Problem details:
Down to the last line, restate the records word for word, but not the pictures.

Page-level text extractions:
# # #

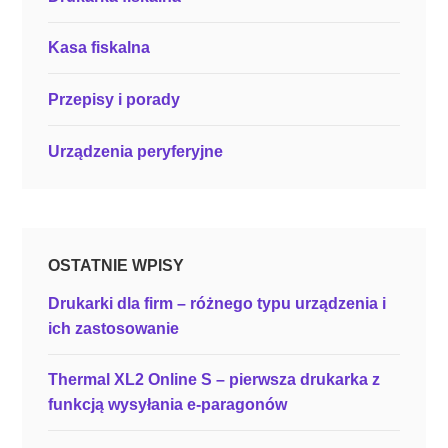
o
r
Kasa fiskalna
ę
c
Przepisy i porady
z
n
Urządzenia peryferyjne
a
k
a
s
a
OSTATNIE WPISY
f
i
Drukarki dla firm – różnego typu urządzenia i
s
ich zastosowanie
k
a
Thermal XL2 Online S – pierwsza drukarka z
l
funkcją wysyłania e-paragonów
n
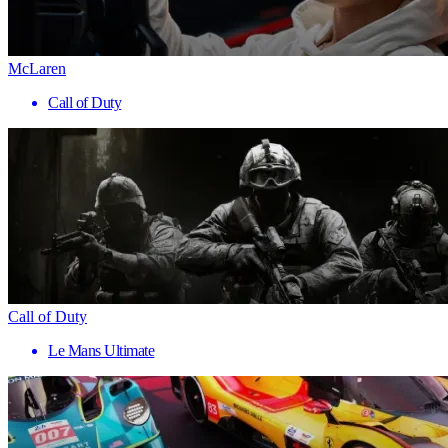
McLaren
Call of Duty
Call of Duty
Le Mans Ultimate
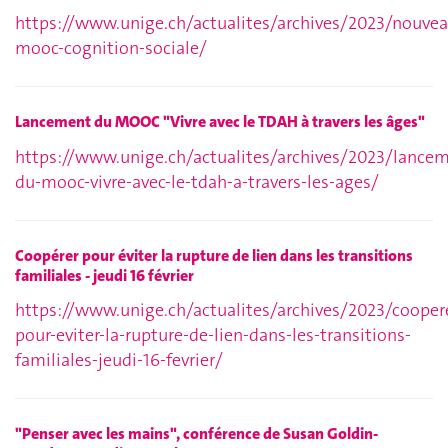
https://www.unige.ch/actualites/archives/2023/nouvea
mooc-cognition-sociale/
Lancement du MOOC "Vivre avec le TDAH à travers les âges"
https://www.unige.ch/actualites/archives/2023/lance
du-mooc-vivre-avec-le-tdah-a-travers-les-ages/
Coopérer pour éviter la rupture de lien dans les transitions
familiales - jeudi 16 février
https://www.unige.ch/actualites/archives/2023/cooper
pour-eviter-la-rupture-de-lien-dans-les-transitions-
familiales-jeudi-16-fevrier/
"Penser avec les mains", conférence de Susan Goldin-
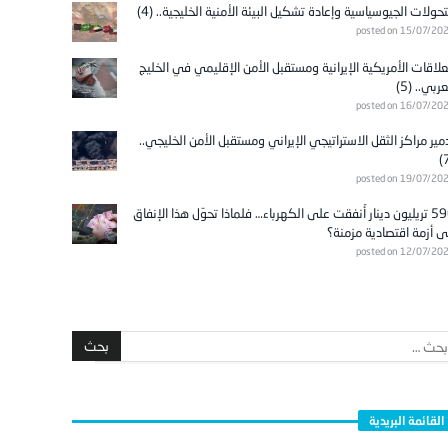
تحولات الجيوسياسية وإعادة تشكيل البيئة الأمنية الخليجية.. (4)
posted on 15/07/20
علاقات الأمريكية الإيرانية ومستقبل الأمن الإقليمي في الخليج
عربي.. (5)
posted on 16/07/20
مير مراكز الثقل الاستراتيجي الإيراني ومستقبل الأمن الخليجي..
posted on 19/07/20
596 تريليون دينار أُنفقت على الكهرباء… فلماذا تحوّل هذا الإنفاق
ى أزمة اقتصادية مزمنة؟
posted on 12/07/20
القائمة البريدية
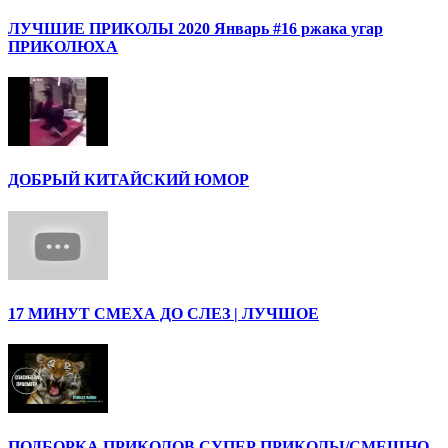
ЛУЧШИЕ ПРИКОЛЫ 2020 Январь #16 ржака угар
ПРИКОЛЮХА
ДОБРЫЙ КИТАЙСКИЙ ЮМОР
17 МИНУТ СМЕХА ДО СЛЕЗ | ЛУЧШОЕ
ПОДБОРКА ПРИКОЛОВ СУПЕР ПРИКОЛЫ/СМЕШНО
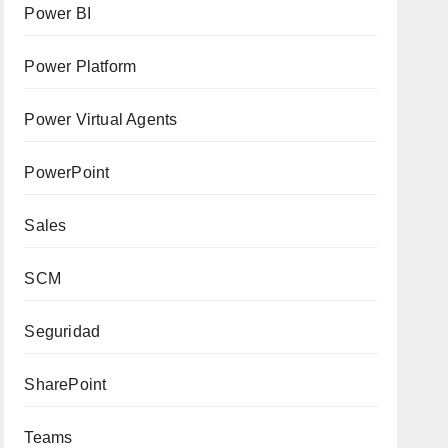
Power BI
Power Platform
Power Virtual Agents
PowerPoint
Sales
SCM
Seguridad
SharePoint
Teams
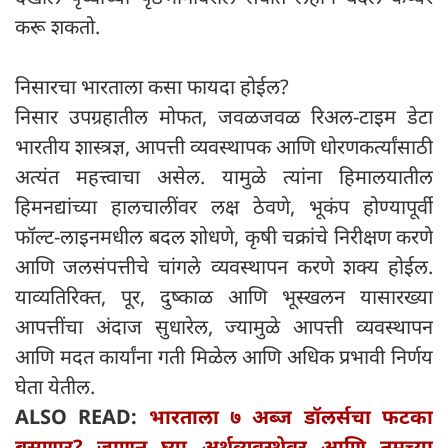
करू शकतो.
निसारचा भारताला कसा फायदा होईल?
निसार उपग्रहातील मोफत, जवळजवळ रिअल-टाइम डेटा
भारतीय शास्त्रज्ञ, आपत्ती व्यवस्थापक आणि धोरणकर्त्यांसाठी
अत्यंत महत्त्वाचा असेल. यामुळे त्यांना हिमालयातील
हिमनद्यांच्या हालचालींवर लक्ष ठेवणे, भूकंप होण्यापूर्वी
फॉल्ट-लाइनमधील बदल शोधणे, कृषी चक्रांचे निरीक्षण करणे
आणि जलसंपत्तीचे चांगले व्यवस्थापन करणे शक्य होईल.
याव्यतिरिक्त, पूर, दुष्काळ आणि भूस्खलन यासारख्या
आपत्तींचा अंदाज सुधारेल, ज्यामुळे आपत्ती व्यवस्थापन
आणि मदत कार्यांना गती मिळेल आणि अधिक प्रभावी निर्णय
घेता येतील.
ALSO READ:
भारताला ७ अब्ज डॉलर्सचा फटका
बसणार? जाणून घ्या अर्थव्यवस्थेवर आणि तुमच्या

# # #

Written answer:
o
r
Kasa fiskalna
ę
c
Przepisy i porady
z
n
Urządzenia peryferyjne
a
k
a
s
a
OSTATNIE WPISY
f
i
Drukarki dla firm – różnego typu urządzenia i
s
ich zastosowanie
k
a
Thermal XL2 Online S – pierwsza drukarka z
l
funkcją wysyłania e-paragonów
n
McLaren
Call of Duty
Call of Duty
Le Mans Ultimate
https://www.unige.ch/actualites/archives/2023/nouvea
mooc-cognition-sociale/
Lancement du MOOC "Vivre avec le TDAH à travers les âges"
https://www.unige.ch/actualites/archives/2023/lance
du-mooc-vivre-avec-le-tdah-a-travers-les-ages/
Coopérer pour éviter la rupture de lien dans les transitions
familiales - jeudi 16 février
https://www.unige.ch/actualites/archives/2023/cooper
pour-eviter-la-rupture-de-lien-dans-les-transitions-
familiales-jeudi-16-fevrier/
"Penser avec les mains", conférence de Susan Goldin-
تحولات الجيوسياسية وإعادة تشكيل البيئة الأمنية الخليجية.. (4)
posted on 15/07/20
علاقات الأمريكية الإيرانية ومستقبل الأمن الإقليمي في الخليج
عربي.. (5)
posted on 16/07/20
مير مراكز الثقل الاستراتيجي الإيراني ومستقبل الأمن الخليجي..
posted on 19/07/20
596 تريليون دينار أُنفقت على الكهرباء… فلماذا تحوّل هذا الإنفاق
ى أزمة اقتصادية مزمنة؟
posted on 12/07/20
القائمة البريدية
ЛУЧШИЕ ПРИКОЛЫ 2020 Январь #16 ржака угар
ПРИКОЛЮХА
ДОБРЫЙ КИТАЙСКИЙ ЮМОР
17 МИНУТ СМЕХА ДО СЛЕЗ | ЛУЧШОЕ
ПОДБОРКА ПРИКОЛОВ СУПЕР ПРИКОЛЫ/СМЕШНО
Power BI
Power Platform
Power Virtual Agents
PowerPoint
Sales
SCM
Seguridad
SharePoint
Teams
करू शकतो.
निसारचा भारताला कसा फायदा होईल?
निसार उपग्रहातील मोफत, जवळजवळ रिअल-टाइम डेटा
भारतीय शास्त्रज्ञ, आपत्ती व्यवस्थापक आणि धोरणकर्त्यांसाठी
अत्यंत महत्त्वाचा असेल. यामुळे त्यांना हिमालयातील
हिमनद्यांच्या हालचालींवर लक्ष ठेवणे, भूकंप होण्यापूर्वी
फॉल्ट-लाइनमधील बदल शोधणे, कृषी चक्रांचे निरीक्षण करणे
आणि जलसंपत्तीचे चांगले व्यवस्थापन करणे शक्य होईल.
याव्यतिरिक्त, पूर, दुष्काळ आणि भूस्खलन यासारख्या
आपत्तींचा अंदाज सुधारेल, ज्यामुळे आपत्ती व्यवस्थापन
आणि मदत कार्यांना गती मिळेल आणि अधिक प्रभावी निर्णय
घेता येतील.
ALSO READ:
भारताला ७ अब्ज डॉलर्सचा फटका
बसणार? जाणून घ्या अर्थव्यवस्थेवर आणि तुमच्या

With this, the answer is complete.